By David E. Hubler
Contributor, EDM Digest
One of the first major Arizona wildfires of the 2018 season has consumed over 9,000 acres in Coconino County.
As of Tuesday morning, the Tinder Fire had burned more than 14 square miles in Arizona's Coconino National Forest. The inferno remains uncontained.
County sheriff issued a mandatory evacuation order on Monday for about 1,000 homes. The blaze also threatens four businesses, two fire stations, two communication towers, churches and utility lines.
The vast majority of residents have been evacuated, Coconino County Sheriff Jim Driscoll told county officials. Driscoll added that about eight residents refused to leave the area.
One evacuation site was set up at a Navajo casino resort after being moved from a junior high school because of smoke.
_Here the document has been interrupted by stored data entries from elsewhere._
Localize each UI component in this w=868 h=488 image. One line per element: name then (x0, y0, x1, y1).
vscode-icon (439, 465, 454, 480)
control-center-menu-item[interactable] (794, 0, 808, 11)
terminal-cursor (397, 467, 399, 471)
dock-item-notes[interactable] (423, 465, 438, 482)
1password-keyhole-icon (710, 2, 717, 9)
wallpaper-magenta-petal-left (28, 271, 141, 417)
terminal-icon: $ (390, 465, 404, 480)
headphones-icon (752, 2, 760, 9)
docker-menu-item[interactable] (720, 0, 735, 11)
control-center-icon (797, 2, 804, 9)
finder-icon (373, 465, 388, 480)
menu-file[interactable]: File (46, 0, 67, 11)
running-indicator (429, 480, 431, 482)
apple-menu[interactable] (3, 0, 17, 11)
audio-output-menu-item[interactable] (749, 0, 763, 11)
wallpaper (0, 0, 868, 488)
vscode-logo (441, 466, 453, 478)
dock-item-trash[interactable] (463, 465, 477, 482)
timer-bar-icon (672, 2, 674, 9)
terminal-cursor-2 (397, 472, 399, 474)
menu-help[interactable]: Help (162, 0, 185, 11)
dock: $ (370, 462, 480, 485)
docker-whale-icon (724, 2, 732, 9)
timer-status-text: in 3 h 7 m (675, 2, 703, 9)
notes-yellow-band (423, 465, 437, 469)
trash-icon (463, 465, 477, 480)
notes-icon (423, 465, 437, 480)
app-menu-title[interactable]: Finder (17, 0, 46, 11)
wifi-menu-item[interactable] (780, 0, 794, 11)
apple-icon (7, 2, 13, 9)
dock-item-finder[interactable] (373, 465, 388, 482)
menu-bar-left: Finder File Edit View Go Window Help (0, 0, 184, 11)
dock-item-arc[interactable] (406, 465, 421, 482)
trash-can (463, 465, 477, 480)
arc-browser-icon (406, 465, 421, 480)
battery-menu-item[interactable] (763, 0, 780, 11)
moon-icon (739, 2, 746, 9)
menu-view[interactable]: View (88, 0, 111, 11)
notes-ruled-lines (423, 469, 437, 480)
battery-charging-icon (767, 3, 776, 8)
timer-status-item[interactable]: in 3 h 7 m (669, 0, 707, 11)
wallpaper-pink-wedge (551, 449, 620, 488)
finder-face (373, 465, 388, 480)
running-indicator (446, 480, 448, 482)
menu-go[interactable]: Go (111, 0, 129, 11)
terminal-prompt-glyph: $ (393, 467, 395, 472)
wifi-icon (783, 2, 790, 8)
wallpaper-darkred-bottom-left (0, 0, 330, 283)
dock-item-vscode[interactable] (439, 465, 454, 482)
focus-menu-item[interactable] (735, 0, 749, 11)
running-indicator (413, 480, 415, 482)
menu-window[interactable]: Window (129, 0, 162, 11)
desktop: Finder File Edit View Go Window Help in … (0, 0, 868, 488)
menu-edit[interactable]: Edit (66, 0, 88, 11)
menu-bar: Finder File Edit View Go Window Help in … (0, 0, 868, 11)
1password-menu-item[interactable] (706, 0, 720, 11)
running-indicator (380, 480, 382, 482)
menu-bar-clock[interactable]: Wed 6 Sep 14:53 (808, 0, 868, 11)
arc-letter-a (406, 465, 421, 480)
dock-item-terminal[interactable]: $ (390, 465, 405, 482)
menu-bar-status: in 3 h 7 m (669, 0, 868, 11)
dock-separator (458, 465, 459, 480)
Officials said there was no estimated timeline for when residents could return to their homes.
Arizona Governor Declares State of Emergency
On Monday, Arizona Gov. Doug Ducey declared a state of emergency, which frees state resources to help fight the blaze.
"I'm issuing today's declaration to ensure that they have the necessary resources to protect the lives, pets and property of Arizonans," the Governor said in a statement.
Fire Threatened 700 Homes in and around Blue Ridge Community
The Tinder Fire threatened 700 homes on Monday around the unincorporated community of Blue Ridge. Fire officials hope to get an estimate on Tuesday of how many structures have burned.
“Officials estimated that 20 to 30 structures were damaged or destroyed by Monday morning, but additional details about what type or where had not yet been confirmed,” the Arizona Republic newspaper reported.
Tinder Fire Still under Investigation, But May Have Human Cause
Fire crews first responded to the wildfire on Friday afternoon. Coconino National Forest officials said the fire was “believed to be human caused.” But the exact origin of the fire is still under investigation, the Republic said.
According to local officials, the Tinder Fire started about 11 a.m. on Friday and had burned several hundred acres by Sunday. “That's when high winds, low humidity and dry vegetation fueled the fire's rapid growth. Experts said winds pushed the fire about two miles in less than two hours Sunday,” the Republic reported.
FEMA Authorizes Use of Federal Funds to Assist Firefighters
The Federal Emergency Management Administration (FEMA) has authorized the use of federal funds to assist the firefighting efforts. “Fire Management Assistance Grants (FMAGs) provide federal funding for up to 75 percent of eligible firefighting costs,” the FEMA announcement said.